Terkait kekhawatiran APDESI mengenai pemenuhan kebutuhan dasar masyarakat desa, Arif menegaskan bahwa hal tersebut bergantung pada implementasi kebijakan, bukan pada substansi program koperasi. Dengan pengaturan porsi anggaran yang bijak, koperasi justru dapat membantu desa memenuhi kebutuhan dasar secara berkelanjutan.
Arif juga menilai masukan APDESI terkait sumber pendanaan sebagai hal yang wajar. Ia mendorong pemerintah pusat untuk menjelaskan strategi nasional di balik kebijakan tersebut agar desa memahami risiko dan manfaat program koperasi desa.

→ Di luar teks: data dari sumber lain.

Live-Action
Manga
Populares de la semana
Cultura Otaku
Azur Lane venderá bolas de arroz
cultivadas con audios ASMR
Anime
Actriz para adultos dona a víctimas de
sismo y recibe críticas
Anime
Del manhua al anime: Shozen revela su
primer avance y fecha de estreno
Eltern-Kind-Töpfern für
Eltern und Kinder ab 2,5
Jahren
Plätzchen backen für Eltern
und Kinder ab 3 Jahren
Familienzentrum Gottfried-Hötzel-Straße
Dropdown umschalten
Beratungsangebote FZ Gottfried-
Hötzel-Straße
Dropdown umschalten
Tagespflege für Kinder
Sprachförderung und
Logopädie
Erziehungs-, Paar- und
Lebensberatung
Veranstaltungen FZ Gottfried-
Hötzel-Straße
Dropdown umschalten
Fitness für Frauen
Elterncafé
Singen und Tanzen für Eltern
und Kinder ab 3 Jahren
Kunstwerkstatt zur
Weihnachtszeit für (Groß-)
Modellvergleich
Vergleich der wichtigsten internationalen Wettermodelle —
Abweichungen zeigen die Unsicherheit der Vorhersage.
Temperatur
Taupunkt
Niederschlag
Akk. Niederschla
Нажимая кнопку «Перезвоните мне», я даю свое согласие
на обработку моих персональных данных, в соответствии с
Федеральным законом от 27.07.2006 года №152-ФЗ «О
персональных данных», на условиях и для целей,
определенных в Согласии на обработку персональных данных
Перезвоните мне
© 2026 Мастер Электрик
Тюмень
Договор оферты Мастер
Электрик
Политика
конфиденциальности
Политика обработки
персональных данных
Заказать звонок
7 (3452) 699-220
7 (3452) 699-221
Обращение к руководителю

Mengenai keterlambatan pencairan Dana Desa, Arif menilai hal itu perlu menjadi catatan penting, namun tidak dapat dijadikan alasan untuk menolak kebijakan pembangunan koperasi desa.
Menurutnya, Dana Desa cukup dijadikan pemantik awal. Sementara itu, sumber pendanaan lain dapat berasal dari pemerintah pusat, perbankan nasional, BUMN, serta lembaga keuangan negara.

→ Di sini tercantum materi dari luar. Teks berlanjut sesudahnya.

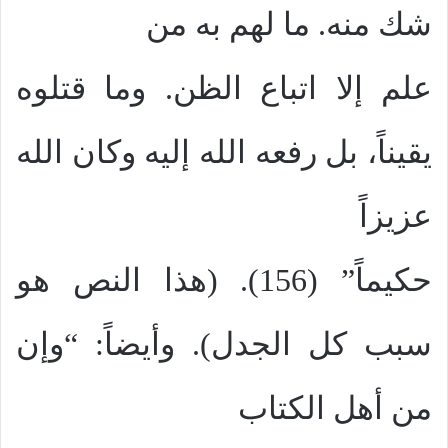
شك منه. ما لهم به من
علم إلا اتباع الظن. وما قتلوه
يقيناً، بل رفعه الله إليه وكان الله
عزيزاً
حكيماً” (156). (هذا النص هو
سبب كل الجدل). وأيضاً: “وإن
من أهل الكتاب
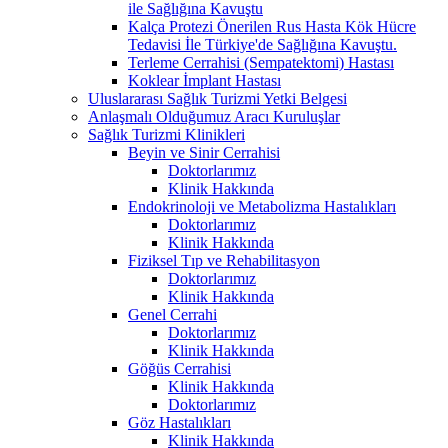
ile Sağlığına Kavuştu
Kalça Protezi Önerilen Rus Hasta Kök Hücre
Tedavisi İle Türkiye'de Sağlığına Kavuştu.
Terleme Cerrahisi (Sempatektomi) Hastası
Koklear İmplant Hastası
Uluslararası Sağlık Turizmi Yetki Belgesi
Anlaşmalı Olduğumuz Aracı Kuruluşlar
Sağlık Turizmi Klinikleri
Beyin ve Sinir Cerrahisi
Doktorlarımız
Klinik Hakkında
Endokrinoloji ve Metabolizma Hastalıkları
Doktorlarımız
Klinik Hakkında
Fiziksel Tıp ve Rehabilitasyon
Doktorlarımız
Klinik Hakkında
Genel Cerrahi
Doktorlarımız
Klinik Hakkında
Göğüs Cerrahisi
Klinik Hakkında
Doktorlarımız
Göz Hastalıkları
Klinik Hakkında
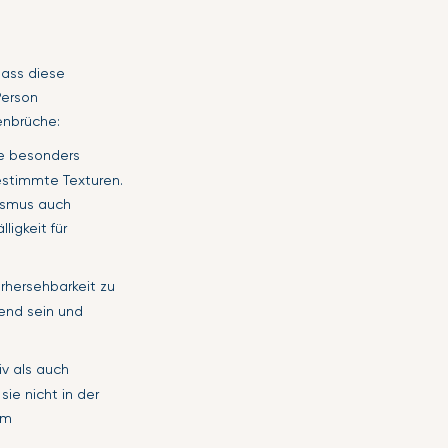
dass diese
Person
enbrüche:
se besonders
bestimmte Texturen.
ismus auch
ligkeit für
rhersehbarkeit zu
end sein und
v als auch
ie nicht in der
em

“Dengan skema campuran ini, koperasi bisa tumbuh, desa tidak kehilangan ruang fiskal, dan arah besar kebijakan Presiden untuk memperkuat ekonomi desa dapat berjalan lebih berkelanjutan,” katanya.

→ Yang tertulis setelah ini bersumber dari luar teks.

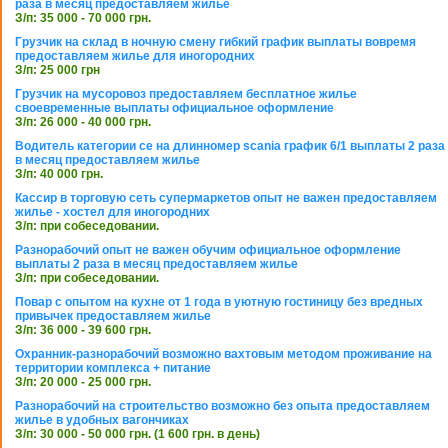
раза в месяц предоставляем жилье
З/п: 35 000 - 70 000 грн.
Грузчик на склад в ночную смену гибкий график выплаты вовремя
предоставляем жилье для иногородних
З/п: 25 000 грн
Грузчик на мусоровоз предоставляем бесплатное жилье
своевременные выплаты официальное оформление
З/п: 26 000 - 40 000 грн.
Водитель категории се на длинномер scania график 6/1 выплаты 2 раза
в месяц предоставляем жилье
З/п: 40 000 грн.
Кассир в торговую сеть супермаркетов опыт не важен предоставляем
жилье - хостел для иногородних
З/п: при собеседовании.
Разнорабочий опыт не важен обучим официальное оформление
выплаты 2 раза в месяц предоставляем жилье
З/п: при собеседовании.
Повар с опытом на кухне от 1 года в уютную гостиницу без вредных
привычек предоставляем жилье
З/п: 36 000 - 39 600 грн.
Охранник-разнорабочий возможно вахтовым методом проживание на
территории комплекса + питание
З/п: 20 000 - 25 000 грн.
Разнорабочий на строительство возможно без опыта предоставляем
жилье в удобных вагончиках
З/п: 30 000 - 50 000 грн. (1 600 грн. в день)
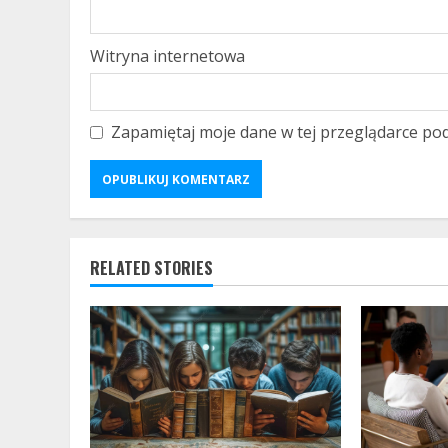
Witryna internetowa
Zapamiętaj moje dane w tej przeglądarce pod
RELATED STORIES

Secara umum, Arif menegaskan bahwa kebijakan tersebut merupakan upaya pemerintah mendorong desa naik kelas. Meski tantangan tetap ada, ia menilai arah kebijakan sudah tepat.
“Yang penting, semua pihak mengawal implementasinya agar desa benar-benar menjadi subjek pembangunan, bukan sekadar objek kebijakan,” pungkasnya.
Sebelumnya, Asosiasi Pemerintah Desa Seluruh Indonesia (APDESI) Kabupaten Pandeglang menyatakan penolakan terhadap PMK Nomor 81 Tahun 2025 yang mengatur pengalokasian Dana Desa untuk pembangunan Koperasi Desa/Kelurahan Merah Putih (KDKMP).
APDESI menilai kebijakan tersebut berpotensi mengganggu keberlanjutan program prioritas serta operasional pemerintahan desa.